In order to paint summary sketches of the rival discourses and the government, we borrow from Merchant's (1990) taxonomy of environmental worldview's.

First, the egocentric extractive wood product industry saw the last remaining native hardwood forests and the forthcoming regrowth stands as so many sawlogs to be converted into multiple housing, fencing and pallet lots. This is the sawmiller's mental vision, and the more powerful pulp and paper companies with their army of clearfelling tractor and log carting drivers who see the forests as so many tonnes of woodchips to feed their "high tech" plants for white-as-white papers and pulped packaging products. An industry attempting to trade under the banner "Growth and Regrowth".

Ranged against these users of "nature", we have the highly educated and urban living ecocentists, mostly non-manual intellectual workers, who, inspired by the ideas of the ecological sciences and the secular religious ideology of deep ecology, (viewed in Naess's thinking that wilderness has value independant of whether humans have access to it), see the remaining old growth forests of Australia as ancient, spiritual wonderlands represnting the last vestige of "real nature", as standing against the modern industrial state and its destructive technology and consumerism, as representing a hopeful link between humanity and ecological pacificism. These ecocentists are ready and very able to fight to save these remnants of "nature". The movement's war cry is "wilderness not woodchips".

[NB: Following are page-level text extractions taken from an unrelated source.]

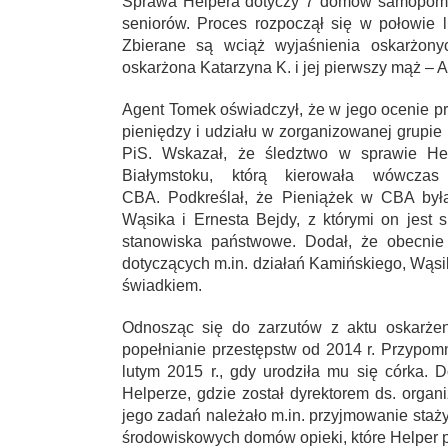
Sprawa Helpera dotyczy 7 domów samopomoc
seniorów. Proces rozpoczął się w połowie
Zbierane są wciąż wyjaśnienia oskarżonyc
oskarżona Katarzyna K. i jej pierwszy mąż – 
Agent Tomek oświadczył, że w jego ocenie pr
pieniędzy i udziału w zorganizowanej grupie
PiS. Wskazał, że śledztwo w sprawie Hel
Białymstoku, którą kierowała wówczas
CBA. Podkreślał, że Pieniążek w CBA był
Wąsika i Ernesta Bejdy, z którymi on jest 
stanowiska państwowe. Dodał, że obecnie 
dotyczących m.in. działań Kamińskiego, Wąsik
świadkiem.
Odnosząc się do zarzutów z aktu oskarżen
popełnianie przestępstw od 2014 r. Przypom
lutym 2015 r., gdy urodziła mu się córka
Helperze, gdzie został dyrektorem ds. orga
jego zadań należało m.in. przyjmowanie staży
środowiskowych domów opieki, które Helper p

The other major actor, the state, represents predominantly the homocentric role. As planner, manager and arbitrator, and as target of intense lobbying, the state attempts, via rational methodologies, balanced strategies and mediating negotiations, to make equitable decisions and reconciliations between the two opposing interests.

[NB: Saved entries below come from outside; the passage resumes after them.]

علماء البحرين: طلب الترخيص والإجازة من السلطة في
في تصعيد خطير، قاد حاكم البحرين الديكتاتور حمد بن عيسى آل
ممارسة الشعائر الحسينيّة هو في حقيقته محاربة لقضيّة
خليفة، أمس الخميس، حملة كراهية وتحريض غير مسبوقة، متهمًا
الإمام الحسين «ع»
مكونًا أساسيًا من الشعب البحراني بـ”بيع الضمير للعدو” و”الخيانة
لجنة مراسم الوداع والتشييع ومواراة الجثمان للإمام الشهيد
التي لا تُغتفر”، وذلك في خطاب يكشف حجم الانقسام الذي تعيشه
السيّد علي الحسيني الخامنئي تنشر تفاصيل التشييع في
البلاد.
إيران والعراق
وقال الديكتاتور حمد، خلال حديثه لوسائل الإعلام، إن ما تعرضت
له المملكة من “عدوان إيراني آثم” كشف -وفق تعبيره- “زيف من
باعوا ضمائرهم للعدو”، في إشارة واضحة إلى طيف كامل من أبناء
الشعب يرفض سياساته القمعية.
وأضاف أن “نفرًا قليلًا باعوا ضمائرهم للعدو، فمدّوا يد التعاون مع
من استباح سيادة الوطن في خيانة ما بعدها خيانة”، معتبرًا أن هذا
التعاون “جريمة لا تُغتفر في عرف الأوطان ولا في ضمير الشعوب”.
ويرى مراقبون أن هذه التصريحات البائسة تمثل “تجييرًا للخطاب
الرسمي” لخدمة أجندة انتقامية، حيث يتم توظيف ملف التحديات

I have pointed to the hopeless failure of the Government's responses to the wilderness - woodchip conflict, its attempts to serve both elite imperatives, imperatives which seek monopolies over forests with such power that alternative scenarios have not been considered nor adequately developed. I believe that what is required in the Australian case is alternative scenerios and I conclude with one such.

A political scenario needs to be developed based on a simultaneous moratorium on any new additional State transfer of native hardwood forests into environmental protected status, and any State licencing of long term, large volume and/or forest resource concessions for wood product developments. Such a scenario in the case of East Gippsland would suggest how its existing industrial base and social fabric can be protected from either de-industrialisation, caused by a "green" policy victory, or its present dominance by large national and/or foreign wood interests with their local compliant social elites, who work on the basis, either of a cut-out and get-out policy or establishing, on the basis of market dictates, a dominant regional monolopy over forest resource use.

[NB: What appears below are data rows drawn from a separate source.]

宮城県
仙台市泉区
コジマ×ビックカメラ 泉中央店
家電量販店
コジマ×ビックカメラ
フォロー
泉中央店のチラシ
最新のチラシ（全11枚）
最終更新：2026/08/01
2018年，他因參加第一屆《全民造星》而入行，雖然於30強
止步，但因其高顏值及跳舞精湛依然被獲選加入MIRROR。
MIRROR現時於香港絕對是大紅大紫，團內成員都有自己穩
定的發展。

This needs to be followed by the development of new and more democratic conflict resolution processes [4] and opportunities for decision making that provide for social justice for the regional workforce, environmental protection and enhancement of non-commercial forest values and sustainable [5] forest based industrial development.

This latter issue will involve the development of policies for the cessation of export woodchips, a rejection of large volume pulp and paper mill development, alternative silvicultural directions and the emphasis on increased value adding to logging material and the alterative use of sawmilling waste. Central to these development scenerios are proposals for new sawing and marketing strategies, cogeneration and production of briquetted domestic heating fuels.

The rival discourses must be broken by practical policy and commercial developments that democratically link social justice with ecological justice. Green jobs don't come simply from critique.

 

NOTES.

[1] Paper presented at the Ecopolitics Conference, RMIT, 25 September 1992.

[2] "Positional packages" is an adaption of a concept developed by Hirsch (1978) and will be introduced later in this paper.

[3] For a critique of Guha see Johns 1990.

[4] For a discussion of discursive democracy see Dryzek 1992.

[5] For a discussion of what sustainable forestry means and its possible implementation see Perry 1988.